Apart from the pictures, everything in the lines below must be printed exactly.

# # # # # # #

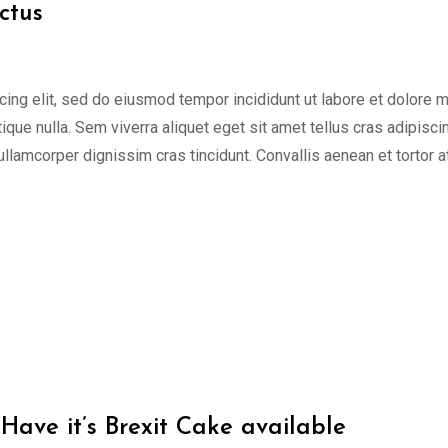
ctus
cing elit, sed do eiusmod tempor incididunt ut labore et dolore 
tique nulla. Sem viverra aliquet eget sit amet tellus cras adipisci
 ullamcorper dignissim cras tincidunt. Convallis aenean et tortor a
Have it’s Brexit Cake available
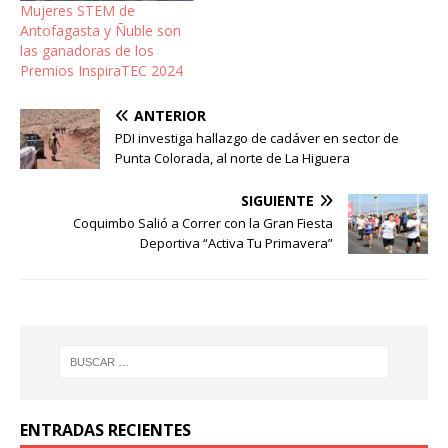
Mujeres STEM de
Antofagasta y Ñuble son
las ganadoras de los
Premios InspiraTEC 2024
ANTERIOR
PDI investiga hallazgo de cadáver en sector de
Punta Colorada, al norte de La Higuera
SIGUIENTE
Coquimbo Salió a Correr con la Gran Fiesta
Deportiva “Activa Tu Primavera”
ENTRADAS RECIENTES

# # # # # # #

- TASK RESULT:
ctus
cing elit, sed do eiusmod tempor incididunt ut labore et dolore 
tique nulla. Sem viverra aliquet eget sit amet tellus cras adipisci
 ullamcorper dignissim cras tincidunt. Convallis aenean et tortor a
Have it’s Brexit Cake available
Mujeres STEM de
Antofagasta y Ñuble son
las ganadoras de los
Premios InspiraTEC 2024
ANTERIOR
PDI investiga hallazgo de cadáver en sector de
Punta Colorada, al norte de La Higuera
SIGUIENTE
Coquimbo Salió a Correr con la Gran Fiesta
Deportiva “Activa Tu Primavera”
ENTRADAS RECIENTES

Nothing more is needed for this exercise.